Ross E. Petty is a Canadian pediatric rheumatologist. He is a professor emeritus in the Department of Pediatrics at the University of British Columbia and a pediatric rheumatologist at BC Children's Hospital in Vancouver, Canada. He established Canada's first formal pediatric rheumatology program at the University of Manitoba in 1976, and three years later, he founded a similar program at the University of British Columbia. In 2006, he was appointed a member of the Order of Canada for his contribution within Canada and around the world to improving the lives of children and youth with rheumatic diseases.
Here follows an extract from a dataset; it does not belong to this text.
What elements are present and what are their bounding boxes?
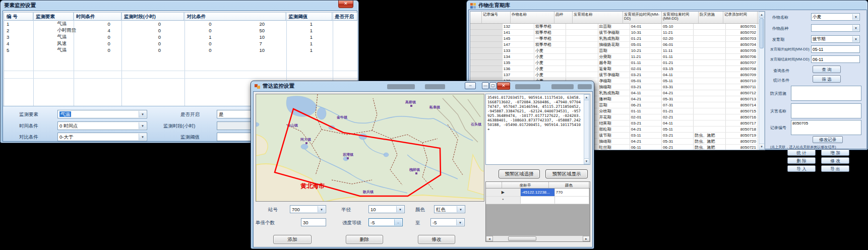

In 2012, he was awarded a Queen Elizabeth II Diamond Jubilee medal. Petty has contributed more than 225 original research papers and book chapters in medical and scientific journals.
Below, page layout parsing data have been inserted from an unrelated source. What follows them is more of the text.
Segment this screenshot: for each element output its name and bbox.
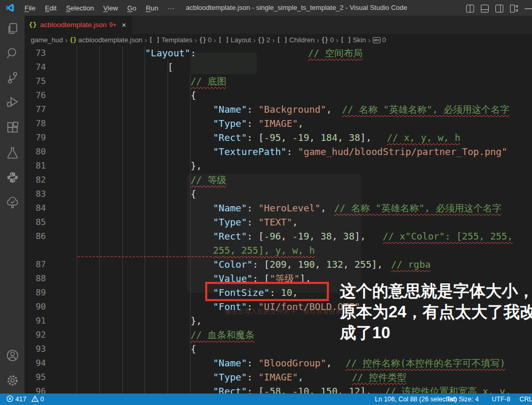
- python-icon[interactable]: [6, 171, 19, 184]
- line-number: 81: [25, 159, 46, 173]
- code-line: // 底图: [54, 74, 532, 88]
- warning-icon: [31, 395, 39, 402]
- line-number: 73: [25, 46, 46, 60]
- line-number: 78: [25, 116, 46, 130]
- tab-acbloodtemplate[interactable]: {} acbloodtemplate.json 9+ ×: [25, 16, 132, 34]
- toggle-panel-icon[interactable]: [481, 5, 489, 13]
- line-number: 82: [25, 173, 46, 187]
- account-icon[interactable]: [6, 349, 19, 362]
- line-number: [25, 243, 46, 257]
- toggle-sidebar-icon[interactable]: [466, 5, 474, 13]
- vscode-window: File Edit Selection View Go Run ··· acbl…: [0, 0, 532, 405]
- todo-tree-icon[interactable]: [6, 196, 19, 209]
- source-control-icon[interactable]: [6, 71, 19, 85]
- menu-more[interactable]: ···: [163, 4, 179, 12]
- line-number: 86: [25, 229, 46, 243]
- object-symbol-icon: {}: [199, 37, 206, 44]
- explorer-icon[interactable]: [6, 22, 19, 35]
- tab-size-status[interactable]: Tab Size: 4: [446, 394, 479, 405]
- breadcrumb-item-0[interactable]: 0: [382, 36, 386, 44]
- customize-layout-icon[interactable]: [510, 5, 518, 13]
- title-bar: File Edit Selection View Go Run ··· acbl…: [0, 0, 532, 16]
- window-title: acbloodtemplate.json - single_simple_ts_…: [182, 0, 411, 16]
- code-line: "Type": "IMAGE",// 控件类型: [54, 370, 532, 384]
- code-line: [: [54, 60, 532, 74]
- tab-problems-badge: 9+: [109, 21, 116, 29]
- code-line: "Layout":// 空间布局: [54, 46, 532, 60]
- code-line: "Rect": [-95, -19, 184, 38],// x, y, w, …: [54, 130, 532, 145]
- menu-view[interactable]: View: [99, 4, 123, 12]
- line-number: 93: [25, 342, 46, 356]
- run-and-debug-icon[interactable]: [6, 96, 19, 109]
- json-braces-icon: {}: [69, 37, 77, 44]
- code-line: "Type": "IMAGE",: [54, 116, 532, 130]
- menu-edit[interactable]: Edit: [40, 4, 61, 12]
- code-line: {: [54, 342, 532, 356]
- line-number: 75: [25, 74, 46, 88]
- eol-status[interactable]: CRLF: [519, 394, 532, 405]
- line-number: 84: [25, 201, 46, 215]
- settings-gear-icon[interactable]: [6, 374, 19, 387]
- line-number: 88: [25, 271, 46, 285]
- search-icon[interactable]: [6, 46, 19, 60]
- tab-close-icon[interactable]: ×: [122, 20, 126, 29]
- vscode-logo-icon: [5, 3, 15, 13]
- status-bar: 417 0 Ln 106, Col 88 (26 selected) Tab S…: [0, 394, 532, 405]
- ghost-overlay-box: [191, 53, 257, 74]
- line-number: 92: [25, 328, 46, 342]
- line-number: 76: [25, 88, 46, 102]
- encoding-status[interactable]: UTF-8: [492, 394, 510, 405]
- problems-status[interactable]: 417 0: [6, 394, 44, 405]
- breadcrumb-item-0[interactable]: 0: [330, 36, 334, 44]
- array-symbol-icon: [ ]: [149, 37, 160, 44]
- toggle-secondary-sidebar-icon[interactable]: [495, 5, 503, 13]
- breadcrumb: game_hud › {} acbloodtemplate.json › [ ]…: [25, 34, 532, 46]
- ghost-watermark-text: 修改后导入后的文件名字，保存查看效果: [224, 307, 342, 316]
- testing-icon[interactable]: [6, 146, 19, 160]
- menu-selection[interactable]: Selection: [61, 4, 98, 12]
- array-symbol-icon: [ ]: [277, 37, 288, 44]
- breadcrumb-item-game-hud[interactable]: game_hud: [31, 36, 63, 44]
- menu-go[interactable]: Go: [123, 4, 141, 12]
- line-number: 87: [25, 257, 46, 271]
- tab-bar: {} acbloodtemplate.json 9+ ×: [25, 16, 532, 34]
- line-number: 89: [25, 285, 46, 300]
- breadcrumb-item-children[interactable]: Children: [289, 36, 314, 44]
- array-symbol-icon: [ ]: [218, 37, 229, 44]
- breadcrumb-item-file[interactable]: acbloodtemplate.json: [78, 36, 143, 44]
- breadcrumb-item-templates[interactable]: Templates: [161, 36, 192, 44]
- extensions-icon[interactable]: [6, 121, 19, 135]
- line-number: 90: [25, 300, 46, 314]
- breadcrumb-item-layout[interactable]: Layout: [231, 36, 251, 44]
- string-symbol-icon: abc: [373, 37, 381, 43]
- code-line: },: [54, 159, 532, 173]
- line-number: 83: [25, 187, 46, 201]
- line-number: 94: [25, 356, 46, 370]
- line-number: 91: [25, 314, 46, 328]
- json-braces-icon: {}: [29, 21, 37, 29]
- line-number: 95: [25, 370, 46, 384]
- gutter: 7374757677787980818283848586878889909192…: [25, 46, 46, 394]
- object-symbol-icon: {}: [257, 37, 265, 44]
- line-number: 77: [25, 102, 46, 116]
- minimize-button[interactable]: —: [525, 4, 532, 13]
- code-line: {: [54, 88, 532, 102]
- code-line: "Name": "BloodGroup",// 控件名称(本控件的名字可不填写): [54, 356, 532, 370]
- cursor-position-status[interactable]: Ln 106, Col 88 (26 selected): [375, 394, 457, 405]
- ghost-overlay-box: [187, 174, 361, 293]
- line-number: 74: [25, 60, 46, 74]
- annotation-red-box: [205, 282, 329, 301]
- activity-bar: [0, 16, 25, 394]
- code-line: "TexturePath": "game_hud/bloodStrip/part…: [54, 145, 532, 159]
- error-icon: [6, 395, 14, 402]
- breadcrumb-item-2[interactable]: 2: [266, 36, 270, 44]
- line-number: 79: [25, 130, 46, 145]
- breadcrumb-item-0[interactable]: 0: [208, 36, 211, 44]
- menu-run[interactable]: Run: [141, 4, 163, 12]
- line-number: 85: [25, 215, 46, 229]
- line-number: 80: [25, 145, 46, 159]
- annotation-note-text: 这个的意思就是字体大小， 原本为24，有点太大了我改 成了10: [340, 281, 531, 343]
- code-line: "Name": "Background",// 名称 "英雄名称", 必须用这个…: [54, 102, 532, 116]
- breadcrumb-item-skin[interactable]: Skin: [353, 36, 366, 44]
- menu-file[interactable]: File: [20, 4, 40, 12]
Dr. Ronald Laxer is an active staff physician in the Division of Rheumatology, and was an inaugural Division Head at the Hospital for Sick Children in Toronto. He is internationally recognized in the field of autoinflammatory disease and has been a part of genetic discoveries of several new autoinflammatory diseases. In addition to co-editing the Textbook of Pediatric Rheumatology, he is a co-editor of the Textbook of Autoinflammation. His recent achievements include receiving the American College of Rheumatology Master Designation Award from the American College of Rheumatology and the CRA Master Award from the Canadian Rheumatology Association. In 2020, he was appointed to the Covid-19 Government of Canada Task Force addressing gaps related to care for children.
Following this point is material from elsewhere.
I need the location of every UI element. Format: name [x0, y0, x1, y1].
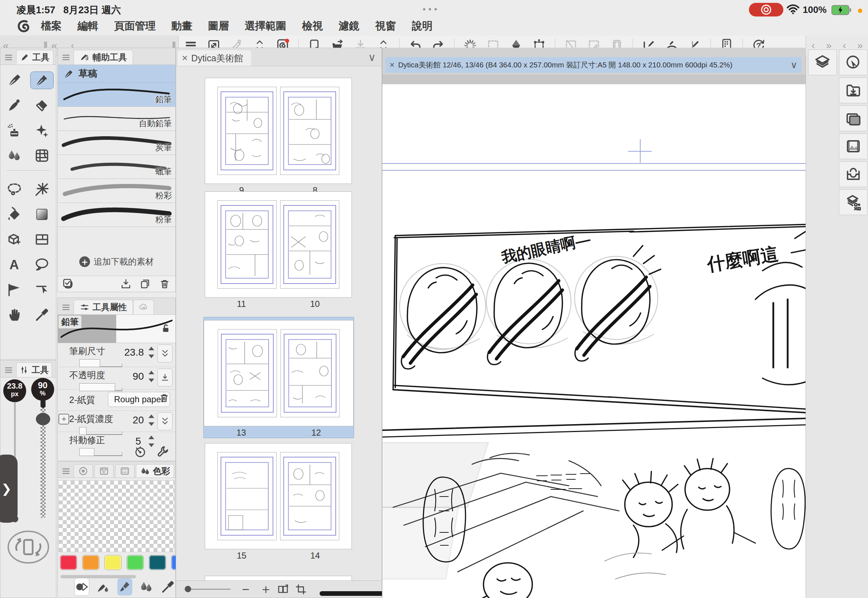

Lucy Wedderburn is Professor in Paediatric Rheumatology at UCL (Institute of Child Health), Director of Arthritis Research UK Centre for Adolescent Rheumatology at UCL, and UCL Hospitals/GOSH consultant. Her research interests are T cell immunology, immune regulation and muscle biology, with a major focus upon human T cell responses and immune regulation. In particular, the autoimmune conditions of childhood, including Juvenile Idiopathic Arthritis (JIA) and Juvenile Dermatomyositis (JDM); the mechanisms which allow survival and expansion of inflammatory T cells within the joint, the control of their production of cytokines and chemokines, and their contribution to disease. She trained in Cambridge and then London in Immunology and Rheumatology and then spent time training in science at the University of Stanford, USA, before returning to the University College London and Great Ormond Street Hospital on a Wellcome Trust Fellowship.